Чтобы не ударить лицом в грязь перед Наркомпросом, были приглашены на главные роли известные артисты из других театров - Николай Знаменский из Художественного на роль Стеньки и Алиса Коонен, премьерша Камерного театра, на роль персидской княжны. В качестве постановщика народных сцен в театр вошел знаменитый мастер этого дела Александр Акимович Санин. Работа закипела. К назначенному сроку спектакль был готов.

На беду в этот же самый день Центропленбеж назначил спектакль где-то за 20 верст от Москвы на какой-то фабрике. Как ни убедительны были наши доводы, наша просьба отменить спектакль осталась напрасной. Но нам было обещано, что лошади будут поданы вовремя, и к 6 часам вечера мы будем доставлены в Москву. Спектакль окончился к сроку, но мы с ужасом узнали, что лошади уехали в другой центр с другой труппой. Мы очутились в отчаянном положении. Все мы были заняты в показательном спектакле, на котором должна была присутствовать вся знать Наркомпроса во главе с комиссаром театра товарищем Каменевой, сестрой Троцкого. Ожидание было невыносимым и казалось бесконечным.

Наконец лошади приехали и мы, давши кучерам на чай, понеслись в Москву. Приехав в театр, мы узнали, что первый акт уже начался с опозданием из-за нашего отсутствия. Мы, как воры, прошмыгнули в общую уборную. Когда первый акт кончился, мы с ужасом увидели, что все лица, причастные к театру, от режиссера Сахновского и Санина вплоть до сценических рабочих и даже пожарных были выпущены на сцену. К счастью, первый акт состоял из народной сцены, и наше отсутствие не было катастрофическим. Быстро загримировавшись и одевшись, мы приступили ко второй картине. Спектакль прошел с большим подъемом. Экзамен был выдержан. Сахновский получил в свое распоряжение театр «Эрмитаж», который отныне стал называться Показательным.

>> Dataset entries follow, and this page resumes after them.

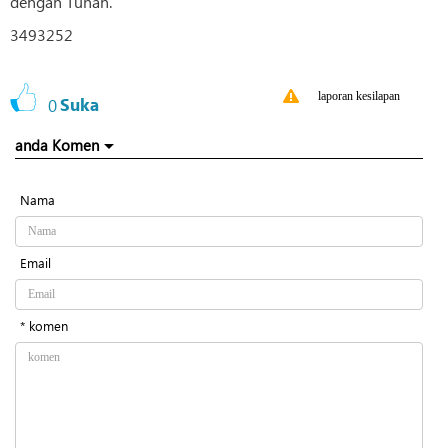
dengan Tuhan.
3493252
laporan kesilapan
0
Suka
anda Komen
Nama
Email
* komen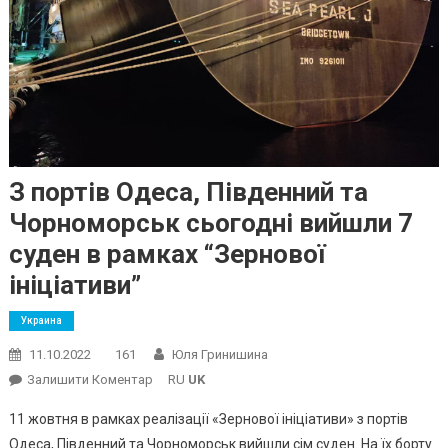
З портів Одеса, Південний та
Чорноморськ сьогодні вийшли 7
суден в рамках “Зернової
ініціативи”
Украина
11.10.2022
161
Юля Гринишина
On
Залишити Коментар
RU
UK
З
11 жовтня в рамках реалізації «Зернової ініціативи» з портів
Портів
Одеса, Південний та Чорноморськ вийшли сім суден. На їх борту
Одеса,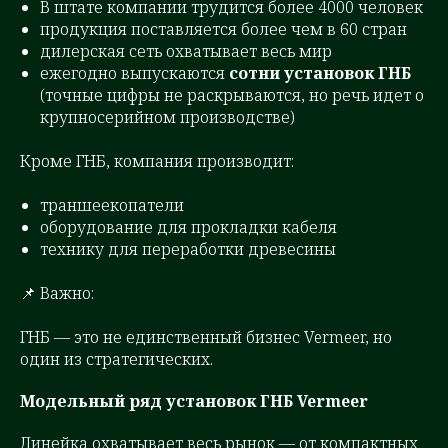
В штате компании трудится более 4000 человек
продукция поставляется более чем в 60 стран
дилерская сеть охватывает весь мир
ежегодно выпускаются
сотни установок ГНБ
(точные цифры не раскрываются, но речь идет о
крупносерийном производстве)
Кроме ГНБ, компания производит:
траншеекопатели
оборудование для прокладки кабеля
технику для переработки древесины
📌 Важно:
ГНБ — это не единственный бизнес Vermeer, но
один из стратегических.
Модельный ряд установок ГНБ Vermeer
Линейка охватывает весь рынок — от компактных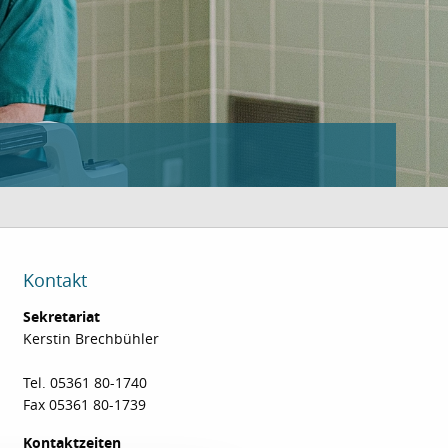
Kontakt
Sekretariat
Kerstin Brechbühler
Tel. 05361 80-1740
Fax 05361 80-1739
Kontaktzeiten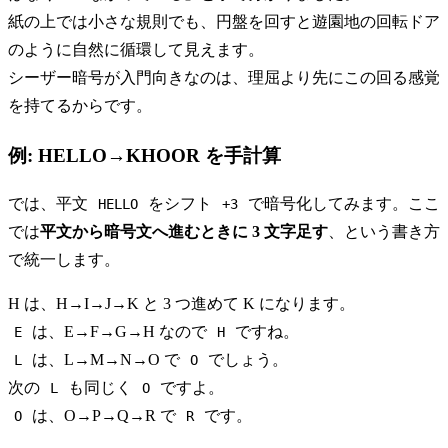
紙の上では小さな規則でも、円盤を回すと遊園地の回転ドア
のように自然に循環して見えます。
シーザー暗号が入門向きなのは、理屈より先にこの回る感覚
を持てるからです。
例: HELLO→KHOOR を手計算
では、平文
をシフト
で暗号化してみます。ここ
HELLO
+3
では
平文から暗号文へ進むときに 3 文字足す
、という書き方
で統一します。
H は、H→I→J→K と 3 つ進めて K になります。
は、E→F→G→H なので
ですね。
E
H
は、L→M→N→O で
でしょう。
L
O
次の
も同じく
ですよ。
L
O
は、O→P→Q→R で
です。
O
R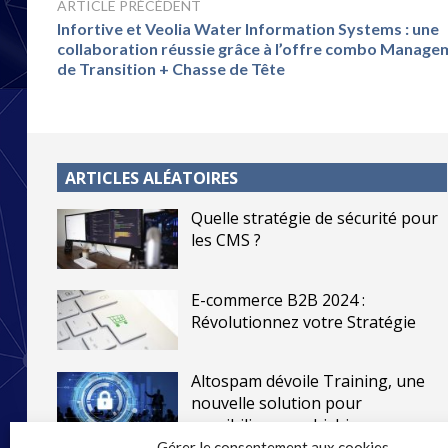
ARTICLE PRÉCÉDENT
Infortive et Veolia Water Information Systems : une
collaboration réussie grâce à l’offre combo Manage
de Transition + Chasse de Tête
ARTICLES ALÉATOIRES
Quelle stratégie de sécurité pour
les CMS ?
E-commerce B2B 2024 :
Révolutionnez votre Stratégie
Altospam dévoile Training, une
nouvelle solution pour
sensibiliser au phishing
Gérer le consentement aux cookies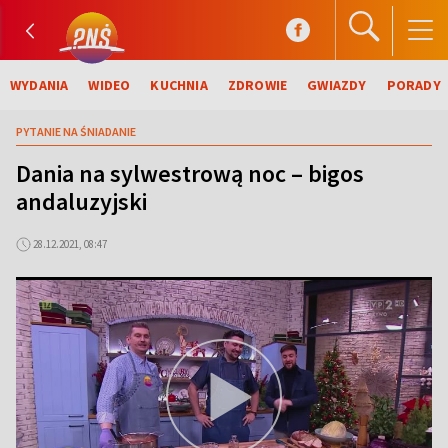
WYDANIA
WIDEO
KUCHNIA
ZDROWIE
GWIAZDY
PORADY
PYTANIE NA ŚNIADANIE
Dania na sylwestrową noc – bigos
andaluzyjski
28.12.2021, 08:47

Ввиду успеха «Стеньки Разина» художественный совет театра решил нас не увольнять, а всего лишь объявить публичный выговор. В Показательном театре выступать мне не пришлось, хотя я была уже ангажирована в труппу. Мой брат архитектор был переведен на службу в Нижний Новгород, и они с мамой начали готовиться к отъезду. Передо мной стояла дилемма - ехать с семьей и порвать с театром или же остаться в Москве и играть в Показательном. Я выбрала последнее. Правда, жизнь в Москве не предвещала ничего хорошего. Наша квартира, ставшая почти нежилой из-за холода и нагроможденных ящиков и сундуков, находилась в рабочем районе, и возвращаться вечером домой было страшновато. К тому же в Москве появились грабители под названием прыгунчики, которые надевали ходули и брали свою жертву на испуг, а потом раздевали догола. Целые толпищи беспризорных ходили по улицам, не давая спуску прохожим. Уплотнение в Москве было колоссальным, и нанять комнату где-нибудь в центре было невозможно. Я потерялась и не знала, что делать. Судьба сжалилась надо мной. Мне представилась возможность уехать в Питер и поступить в Театр народной комедии. Комната в опустевшем городе мне была обеспечена. Я погоревала о разлуке с любимым театром и старыми товарищами, втиснулась в переполненный солдатами и матросами поезд и уехала в Петроград. Это было весной 1919 года.